Entropic Thoughts

Deploying a Single-Binary Haskell Web App

Deploying a Single-Binary Haskell Web App

Since I now write Haskell for paycheck, I wanted to refresh my Yesod knowledge. Yesod is a production-grade web framework, and there’s one web site I’ve long wanted to have: Fisher’s Fountain. Fisher’s Fountain is the ideal project for a toe-dipping three-evening hack because it does not talk to external collaborators, but it is also not entirely static content.

This is a significant step. Note that aside from this, every side project I have announced in the past six years (Flightle, FlowRatio, Engineering Enigmas, Tagnostic, Precel, xmr.html, the Ship Investor game, the Basean Loom) has been either

This is not accidental. I hate having to actively maintain deployments of side projects. By making projects only of those two types of implementations, I don’t sign up to monitor the uptime of anything beyond nginx, and nginx never goes down.

In that light, it is clear that Fisher’s Fountain represents a significant breach of policy: it requires monitoring the uptime of a separate server process. But! It is just a single binary written in Haskell with no complicated moving parts, so it should be about as reliable as nginx.1 The attentive will discover that there is nothing about Fisher’s Fountain that couldn’t be made in client-side JavaScript. This is a feature: I wanted to learn Yesod, but if it ever becomes too much to maintain the deployment, It can be replaced with JavaScript in the space of an evening.

Challenges in achieving single-binary deployment

Although Haskell is a compiled language and the default build step results in a single binary for a Yesod site, it is not a deployable single binary, because it may still depend on libraries and resources on the machine it was built.

To get to a point where deployment consists only of copying over a binary and restarting a process, there were a few more steps needed beyond the default.

  • We need to compile external resources such as typefaces into the binary.
  • We need to statically link against a different libc.

Other good practices for deploying web services include:

  • Switching the Haskell server to listen only on localhost.
  • Telling the Yesod site what its root url is when it sits behind a reverse proxy.

We’ll look at some of the details involved. The code for the site is 100 lines of Haskell, so you can check that out if you want to follow along more actively.2 The linked file is 200 lines, but half of that is stylesheets and base html template.

Embedding static content

Fisher’s Fountain depends on a typeface with specific measurements in order to align nicely on the pages. Distributing the typeface separately along with the binary would complicate deployment, because then we need to care for search paths and file system privileges.

Fortunately, Yesod offers the ability to compile resources like typefaces into the binary.
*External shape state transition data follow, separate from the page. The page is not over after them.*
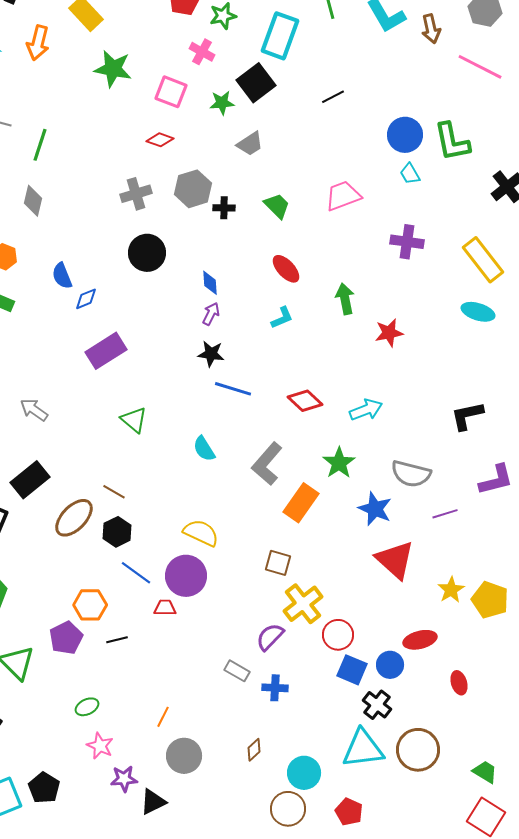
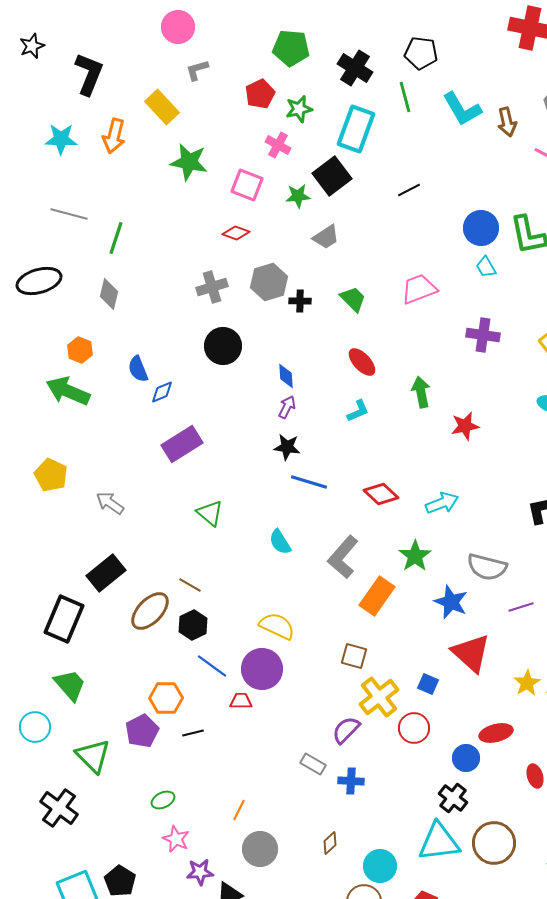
blue square: (352, 670) -> (428, 684), moved, size x0.7

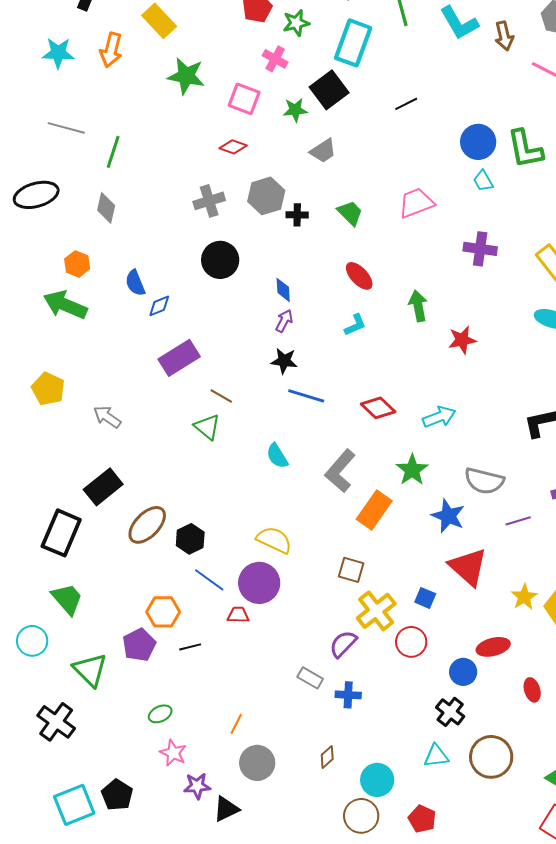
brown line: (190, 585) -> (221, 396), moved
cyan triangle: (439, 842) -> (436, 756), size x0.6

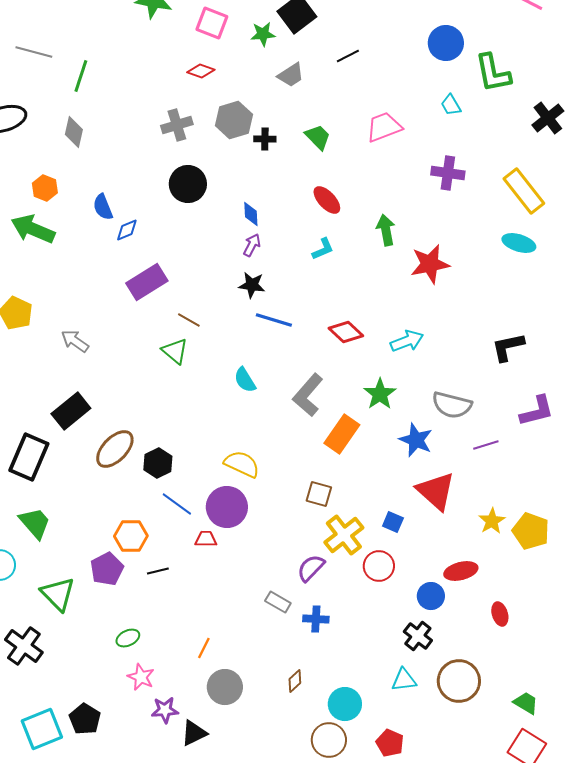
black line: (406, 104) -> (348, 56), moved
blue circle: (478, 142) -> (446, 43), moved
red star: (462, 340) -> (430, 264), size x1.4

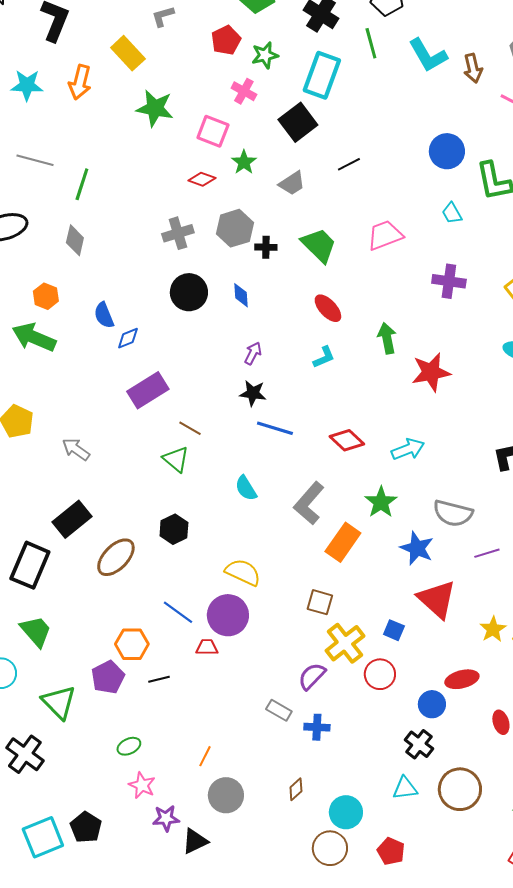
green star: (263, 34) -> (244, 162), moved, turned -30
green trapezoid: (318, 137) -> (319, 245), size x1.4
blue diamond: (251, 214) -> (241, 295), moved
black hexagon: (158, 463) -> (174, 529), moved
Building resources into the binary is called “embedding static content” in Yesod-speak. To do it, we first need a Template Haskell call

mkEmbeddedStatic False "embeddedLib" [embedDirAt "" "lib"]

This creates a bunch of variables that holds references to all the static content under the lib directory. We will need a function that gets us this static content, but since it is a constant embedding with no fancy logic, we can make that a constant function.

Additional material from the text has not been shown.